How to Detect Cron Failures in AI Agent Systems Before They Break Your Automation

#agents #cron #monitoring #devops

TL;DR

My AI agent's roundtable-standup cron job failed for 3 days without alerts. Root cause: success-only notifications and no health checks. Fixed by adding a monitoring cron that alerts when any job hasn't run in 24 hours.

Prerequisites

OpenClaw Gateway running on Mac Mini
43 cron jobs scheduled (5min to 24h intervals)
Slack #metrics channel for notifications

The Problem: 3-Day Undetected Failure

Timeline

Date	Event
Mar 4, 09:00	Last successful standup execution
Mar 5-7	No execution logs
Mar 7, 20:00	Discovered while checking daily-memory

Why Detection Was Delayed

Only success was notified to Slack (failures were silent)
Cron was still registered (visible in openclaw cron list)
Other crons were running (factory, larry), so no system-wide alarm

Source: Google SRE Workbook: Monitoring Distributed Systems
Key quote: "The four golden signals of monitoring are latency, traffic, errors, and saturation. For batch jobs, add recency (last successful run time)."

Root Cause

OpenClaw's cron engine has no retry mechanism. One failure = wait until next scheduled run.

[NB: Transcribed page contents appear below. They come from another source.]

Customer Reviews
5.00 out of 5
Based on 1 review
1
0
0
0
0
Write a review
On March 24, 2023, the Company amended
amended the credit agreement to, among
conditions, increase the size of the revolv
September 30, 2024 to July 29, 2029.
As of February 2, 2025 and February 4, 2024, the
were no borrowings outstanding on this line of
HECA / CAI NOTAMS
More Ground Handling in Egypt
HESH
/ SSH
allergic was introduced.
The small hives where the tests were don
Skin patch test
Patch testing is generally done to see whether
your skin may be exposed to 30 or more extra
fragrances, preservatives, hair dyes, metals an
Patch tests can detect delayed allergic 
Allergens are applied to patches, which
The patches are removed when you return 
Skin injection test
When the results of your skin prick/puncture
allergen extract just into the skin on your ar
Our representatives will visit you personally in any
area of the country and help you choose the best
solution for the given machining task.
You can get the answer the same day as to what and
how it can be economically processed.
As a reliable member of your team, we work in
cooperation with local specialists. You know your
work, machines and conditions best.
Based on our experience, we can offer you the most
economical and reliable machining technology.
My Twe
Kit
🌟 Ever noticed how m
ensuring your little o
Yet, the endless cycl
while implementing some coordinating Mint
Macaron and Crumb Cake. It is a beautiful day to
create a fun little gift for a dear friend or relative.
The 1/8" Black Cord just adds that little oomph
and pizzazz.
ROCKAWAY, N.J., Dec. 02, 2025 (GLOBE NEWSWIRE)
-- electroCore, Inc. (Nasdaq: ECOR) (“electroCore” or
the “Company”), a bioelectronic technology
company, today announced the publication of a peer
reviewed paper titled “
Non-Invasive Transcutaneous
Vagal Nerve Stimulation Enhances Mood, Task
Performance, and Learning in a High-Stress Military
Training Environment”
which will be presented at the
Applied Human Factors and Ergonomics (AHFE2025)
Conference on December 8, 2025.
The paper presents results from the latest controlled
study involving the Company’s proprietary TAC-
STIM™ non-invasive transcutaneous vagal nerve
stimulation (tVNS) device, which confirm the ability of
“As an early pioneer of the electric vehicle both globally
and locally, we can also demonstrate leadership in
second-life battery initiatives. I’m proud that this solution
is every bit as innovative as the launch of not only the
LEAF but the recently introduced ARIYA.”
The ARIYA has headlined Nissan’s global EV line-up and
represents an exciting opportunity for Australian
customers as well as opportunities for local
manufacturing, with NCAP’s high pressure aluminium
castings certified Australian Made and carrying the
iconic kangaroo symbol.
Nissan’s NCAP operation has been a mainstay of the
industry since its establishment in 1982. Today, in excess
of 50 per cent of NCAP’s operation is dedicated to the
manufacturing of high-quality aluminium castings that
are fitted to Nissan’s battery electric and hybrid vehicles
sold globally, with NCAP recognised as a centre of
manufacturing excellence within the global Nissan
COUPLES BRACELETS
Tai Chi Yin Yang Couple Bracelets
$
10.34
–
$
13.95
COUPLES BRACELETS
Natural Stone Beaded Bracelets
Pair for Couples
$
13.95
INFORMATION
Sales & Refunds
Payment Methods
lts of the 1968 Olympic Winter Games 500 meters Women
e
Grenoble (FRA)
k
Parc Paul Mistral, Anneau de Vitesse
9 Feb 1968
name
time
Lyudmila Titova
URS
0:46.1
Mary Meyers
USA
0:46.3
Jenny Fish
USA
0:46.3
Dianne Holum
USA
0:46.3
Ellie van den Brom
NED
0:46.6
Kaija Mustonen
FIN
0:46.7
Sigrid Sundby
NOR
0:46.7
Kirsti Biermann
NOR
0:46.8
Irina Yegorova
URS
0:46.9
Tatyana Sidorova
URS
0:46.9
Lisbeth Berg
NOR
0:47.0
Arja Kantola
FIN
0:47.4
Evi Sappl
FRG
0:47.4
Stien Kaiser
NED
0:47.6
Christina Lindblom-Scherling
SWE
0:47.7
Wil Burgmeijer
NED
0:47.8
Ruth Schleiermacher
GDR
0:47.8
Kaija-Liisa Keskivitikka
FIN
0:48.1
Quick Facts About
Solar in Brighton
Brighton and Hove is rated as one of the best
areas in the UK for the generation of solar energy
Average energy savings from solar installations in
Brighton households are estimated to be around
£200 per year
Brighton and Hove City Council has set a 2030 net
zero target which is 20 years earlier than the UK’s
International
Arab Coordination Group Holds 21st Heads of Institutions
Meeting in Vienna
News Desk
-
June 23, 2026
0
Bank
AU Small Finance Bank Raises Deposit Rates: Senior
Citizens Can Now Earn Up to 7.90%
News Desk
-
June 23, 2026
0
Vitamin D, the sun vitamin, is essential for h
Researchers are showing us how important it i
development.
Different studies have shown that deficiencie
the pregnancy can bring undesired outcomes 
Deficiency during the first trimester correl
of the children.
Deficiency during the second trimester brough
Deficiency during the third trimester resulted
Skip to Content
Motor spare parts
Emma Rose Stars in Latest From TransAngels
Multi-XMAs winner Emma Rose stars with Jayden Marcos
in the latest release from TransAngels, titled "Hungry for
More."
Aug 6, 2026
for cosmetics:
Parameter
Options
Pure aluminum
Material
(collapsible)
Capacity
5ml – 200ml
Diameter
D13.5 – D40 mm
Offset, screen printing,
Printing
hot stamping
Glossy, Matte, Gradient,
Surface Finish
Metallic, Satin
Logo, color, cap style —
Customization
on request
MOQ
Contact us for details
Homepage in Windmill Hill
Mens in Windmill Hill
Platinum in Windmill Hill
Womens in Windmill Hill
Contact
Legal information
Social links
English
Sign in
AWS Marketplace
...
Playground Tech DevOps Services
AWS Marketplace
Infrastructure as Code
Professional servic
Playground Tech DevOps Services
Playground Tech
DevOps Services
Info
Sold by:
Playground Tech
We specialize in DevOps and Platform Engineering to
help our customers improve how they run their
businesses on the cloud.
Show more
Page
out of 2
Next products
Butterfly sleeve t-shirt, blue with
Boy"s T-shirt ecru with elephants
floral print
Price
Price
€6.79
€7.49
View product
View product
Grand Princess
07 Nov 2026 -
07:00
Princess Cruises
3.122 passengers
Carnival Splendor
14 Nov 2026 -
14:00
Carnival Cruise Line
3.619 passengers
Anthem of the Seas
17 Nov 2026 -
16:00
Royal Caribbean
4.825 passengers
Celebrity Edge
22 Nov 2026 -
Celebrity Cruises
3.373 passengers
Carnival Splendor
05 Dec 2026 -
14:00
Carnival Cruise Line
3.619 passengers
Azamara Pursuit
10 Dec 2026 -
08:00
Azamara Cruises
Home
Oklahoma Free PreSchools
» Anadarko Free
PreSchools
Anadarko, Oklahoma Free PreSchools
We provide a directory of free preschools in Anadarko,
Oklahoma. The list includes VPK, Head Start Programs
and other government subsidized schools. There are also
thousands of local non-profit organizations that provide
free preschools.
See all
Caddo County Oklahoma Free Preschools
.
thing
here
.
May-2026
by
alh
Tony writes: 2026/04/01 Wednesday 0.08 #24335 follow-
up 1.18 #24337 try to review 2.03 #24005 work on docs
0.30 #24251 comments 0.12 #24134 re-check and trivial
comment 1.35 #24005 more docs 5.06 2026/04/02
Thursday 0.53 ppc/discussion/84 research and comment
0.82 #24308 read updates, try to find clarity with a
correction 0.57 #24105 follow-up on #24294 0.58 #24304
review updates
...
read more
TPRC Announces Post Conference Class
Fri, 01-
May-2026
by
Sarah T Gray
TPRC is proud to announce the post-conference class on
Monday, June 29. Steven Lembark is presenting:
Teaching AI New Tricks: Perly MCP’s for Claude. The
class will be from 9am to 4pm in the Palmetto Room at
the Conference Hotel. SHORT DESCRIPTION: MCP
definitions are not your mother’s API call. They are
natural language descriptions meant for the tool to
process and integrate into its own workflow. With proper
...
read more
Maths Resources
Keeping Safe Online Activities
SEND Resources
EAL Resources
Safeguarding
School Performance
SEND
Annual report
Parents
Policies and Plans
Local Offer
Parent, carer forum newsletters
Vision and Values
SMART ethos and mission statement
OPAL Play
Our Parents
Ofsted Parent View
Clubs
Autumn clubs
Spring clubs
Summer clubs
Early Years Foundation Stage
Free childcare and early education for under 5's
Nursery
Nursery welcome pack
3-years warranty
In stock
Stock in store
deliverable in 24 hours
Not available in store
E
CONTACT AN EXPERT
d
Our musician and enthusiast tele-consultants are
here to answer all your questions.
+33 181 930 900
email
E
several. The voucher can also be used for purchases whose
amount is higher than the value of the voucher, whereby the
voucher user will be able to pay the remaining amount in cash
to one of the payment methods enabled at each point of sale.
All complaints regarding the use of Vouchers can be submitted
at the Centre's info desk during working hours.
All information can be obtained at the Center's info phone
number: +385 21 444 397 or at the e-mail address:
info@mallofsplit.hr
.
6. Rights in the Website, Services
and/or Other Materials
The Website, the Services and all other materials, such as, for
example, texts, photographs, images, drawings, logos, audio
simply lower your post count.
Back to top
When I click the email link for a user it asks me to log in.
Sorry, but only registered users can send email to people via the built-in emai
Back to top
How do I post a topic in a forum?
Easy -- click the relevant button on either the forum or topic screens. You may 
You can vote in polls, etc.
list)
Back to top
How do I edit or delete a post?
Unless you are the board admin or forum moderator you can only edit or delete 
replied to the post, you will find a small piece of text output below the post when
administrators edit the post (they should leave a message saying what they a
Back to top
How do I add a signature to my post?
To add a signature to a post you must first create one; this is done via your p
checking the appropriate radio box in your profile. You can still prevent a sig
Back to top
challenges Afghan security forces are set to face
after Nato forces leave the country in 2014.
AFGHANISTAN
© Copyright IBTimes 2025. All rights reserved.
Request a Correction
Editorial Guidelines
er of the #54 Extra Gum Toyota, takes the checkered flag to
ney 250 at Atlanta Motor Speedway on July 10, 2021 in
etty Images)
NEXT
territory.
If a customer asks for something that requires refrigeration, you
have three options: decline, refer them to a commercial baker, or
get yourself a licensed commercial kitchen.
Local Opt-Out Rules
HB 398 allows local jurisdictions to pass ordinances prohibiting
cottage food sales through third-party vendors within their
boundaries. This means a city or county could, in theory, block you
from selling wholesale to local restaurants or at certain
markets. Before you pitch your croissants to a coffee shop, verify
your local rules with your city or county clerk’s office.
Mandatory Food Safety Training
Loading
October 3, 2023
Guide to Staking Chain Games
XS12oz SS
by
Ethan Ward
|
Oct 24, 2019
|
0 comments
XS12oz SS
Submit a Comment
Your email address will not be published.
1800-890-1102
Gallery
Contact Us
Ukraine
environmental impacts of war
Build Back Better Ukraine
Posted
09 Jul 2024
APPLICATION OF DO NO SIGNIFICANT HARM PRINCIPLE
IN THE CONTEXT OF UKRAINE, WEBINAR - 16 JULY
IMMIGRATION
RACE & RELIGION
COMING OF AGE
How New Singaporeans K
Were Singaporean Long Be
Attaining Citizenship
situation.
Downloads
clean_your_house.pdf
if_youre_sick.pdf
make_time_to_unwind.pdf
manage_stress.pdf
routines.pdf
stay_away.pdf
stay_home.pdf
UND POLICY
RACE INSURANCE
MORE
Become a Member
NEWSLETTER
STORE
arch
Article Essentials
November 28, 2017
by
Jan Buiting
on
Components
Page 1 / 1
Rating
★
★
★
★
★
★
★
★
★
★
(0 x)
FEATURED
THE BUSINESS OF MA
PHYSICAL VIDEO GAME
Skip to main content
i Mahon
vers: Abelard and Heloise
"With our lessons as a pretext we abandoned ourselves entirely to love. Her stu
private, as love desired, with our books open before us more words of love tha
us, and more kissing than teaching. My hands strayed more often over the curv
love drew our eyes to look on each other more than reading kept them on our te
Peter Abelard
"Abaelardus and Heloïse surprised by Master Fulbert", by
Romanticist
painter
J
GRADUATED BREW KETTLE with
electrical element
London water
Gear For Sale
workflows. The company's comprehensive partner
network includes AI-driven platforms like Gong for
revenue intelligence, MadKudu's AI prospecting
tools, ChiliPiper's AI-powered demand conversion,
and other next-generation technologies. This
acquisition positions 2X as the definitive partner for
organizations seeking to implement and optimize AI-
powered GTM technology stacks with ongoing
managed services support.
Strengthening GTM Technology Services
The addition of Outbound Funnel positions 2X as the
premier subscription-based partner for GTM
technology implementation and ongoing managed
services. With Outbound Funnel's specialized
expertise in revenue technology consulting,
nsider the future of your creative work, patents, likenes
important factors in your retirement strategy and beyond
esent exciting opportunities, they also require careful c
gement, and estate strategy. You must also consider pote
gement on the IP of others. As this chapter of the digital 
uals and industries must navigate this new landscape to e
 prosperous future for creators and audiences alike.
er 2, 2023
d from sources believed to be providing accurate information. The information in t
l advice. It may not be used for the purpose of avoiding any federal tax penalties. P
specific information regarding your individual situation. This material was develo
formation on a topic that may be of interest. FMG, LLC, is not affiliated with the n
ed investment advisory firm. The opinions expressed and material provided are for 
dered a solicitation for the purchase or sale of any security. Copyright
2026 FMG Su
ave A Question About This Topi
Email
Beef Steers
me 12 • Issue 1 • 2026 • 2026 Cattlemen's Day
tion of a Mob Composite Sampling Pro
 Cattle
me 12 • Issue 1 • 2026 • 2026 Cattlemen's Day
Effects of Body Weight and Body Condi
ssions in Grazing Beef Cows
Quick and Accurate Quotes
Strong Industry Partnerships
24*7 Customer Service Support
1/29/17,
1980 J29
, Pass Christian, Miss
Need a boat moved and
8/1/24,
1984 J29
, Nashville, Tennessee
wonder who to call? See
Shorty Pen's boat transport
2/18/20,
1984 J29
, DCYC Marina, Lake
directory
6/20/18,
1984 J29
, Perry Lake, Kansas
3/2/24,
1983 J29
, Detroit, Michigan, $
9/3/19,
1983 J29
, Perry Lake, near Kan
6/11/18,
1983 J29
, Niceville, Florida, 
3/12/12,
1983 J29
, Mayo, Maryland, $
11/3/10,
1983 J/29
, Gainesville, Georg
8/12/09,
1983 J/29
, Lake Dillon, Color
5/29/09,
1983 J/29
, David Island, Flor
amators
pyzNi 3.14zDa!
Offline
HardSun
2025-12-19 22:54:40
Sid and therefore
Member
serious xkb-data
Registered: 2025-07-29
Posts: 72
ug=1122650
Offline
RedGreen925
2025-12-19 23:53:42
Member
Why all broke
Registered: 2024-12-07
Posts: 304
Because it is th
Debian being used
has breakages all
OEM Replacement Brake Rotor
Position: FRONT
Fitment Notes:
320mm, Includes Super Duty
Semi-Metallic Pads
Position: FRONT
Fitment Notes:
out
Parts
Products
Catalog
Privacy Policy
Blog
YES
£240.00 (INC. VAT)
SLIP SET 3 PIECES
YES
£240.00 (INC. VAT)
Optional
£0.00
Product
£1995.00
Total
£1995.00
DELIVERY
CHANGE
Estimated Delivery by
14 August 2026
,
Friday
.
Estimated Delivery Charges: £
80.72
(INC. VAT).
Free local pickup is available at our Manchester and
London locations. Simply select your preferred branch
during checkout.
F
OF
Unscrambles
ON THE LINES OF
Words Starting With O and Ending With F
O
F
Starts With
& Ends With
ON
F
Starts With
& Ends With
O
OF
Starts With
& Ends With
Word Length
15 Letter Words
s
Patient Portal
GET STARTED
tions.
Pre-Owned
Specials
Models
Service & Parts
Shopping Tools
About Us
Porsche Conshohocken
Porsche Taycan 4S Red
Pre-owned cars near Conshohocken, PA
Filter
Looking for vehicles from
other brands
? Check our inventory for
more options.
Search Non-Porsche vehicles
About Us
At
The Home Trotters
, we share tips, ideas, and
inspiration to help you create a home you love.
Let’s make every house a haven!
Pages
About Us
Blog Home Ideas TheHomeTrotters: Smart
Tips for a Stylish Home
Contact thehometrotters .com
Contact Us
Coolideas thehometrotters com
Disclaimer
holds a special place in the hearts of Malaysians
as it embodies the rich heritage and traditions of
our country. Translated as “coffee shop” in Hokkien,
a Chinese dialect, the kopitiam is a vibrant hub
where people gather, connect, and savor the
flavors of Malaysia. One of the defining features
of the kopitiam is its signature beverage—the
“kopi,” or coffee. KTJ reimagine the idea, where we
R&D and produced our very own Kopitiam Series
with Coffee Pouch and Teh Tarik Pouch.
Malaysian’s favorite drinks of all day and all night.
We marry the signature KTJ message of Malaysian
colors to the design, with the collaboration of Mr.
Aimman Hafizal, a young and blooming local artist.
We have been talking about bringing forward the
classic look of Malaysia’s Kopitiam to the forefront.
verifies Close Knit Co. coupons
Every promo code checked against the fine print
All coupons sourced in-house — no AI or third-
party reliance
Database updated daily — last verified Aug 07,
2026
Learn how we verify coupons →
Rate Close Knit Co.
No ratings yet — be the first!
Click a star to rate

// Simplified OpenClaw cron execution
async function executeCron(cronJob) {
  try {
    await runSkill(cronJob.skillName);
    await notifySlack(`${cronJob.name} succeeded`);
  } catch (error) {
    // Error logged locally, but NOT sent to Slack
    console.error(error);
  }
}

Issues:

Error logs go to local files, not Slack
Next run is 24 hours later → delayed detection
Root cause (permissions, API limits, network) is hard to investigate

Fix: Add a Health Check Cron

Step 1: Log All Cron Executions

# openclaw/src/cron-runner.js (pseudo-code)
async function executeCronWithLogging(cronJob) {
  const logPath = `/Users/anicca/.openclaw/logs/cron-history.jsonl`;
  const entry = {
    name: cronJob.name,
    timestamp: new Date().toISOString(),
    status: 'started'
  };

  try {
    await runSkill(cronJob.skillName);
    entry.status = 'success';
  } catch (error) {
    entry.status = 'failed';
    entry.error = error.message;
  } finally {
    fs.appendFileSync(logPath, JSON.stringify(entry) + '\n');
  }
}

Step 2: Create Health Check Script

# ~/.openclaw/skills/cron-health-check/check.sh
#!/bin/bash
NOW=$(date +%s)
ALERT_THRESHOLD=86400  # 24 hours

# Get last run time for each cron
jq -r '.name' < ~/.openclaw/state/cron-jobs.json | while read -r CRON_NAME; do
  LAST_RUN=$(grep "\"name\":\"$CRON_NAME\"" ~/.openclaw/logs/cron-history.jsonl | tail -1 | jq -r '.timestamp')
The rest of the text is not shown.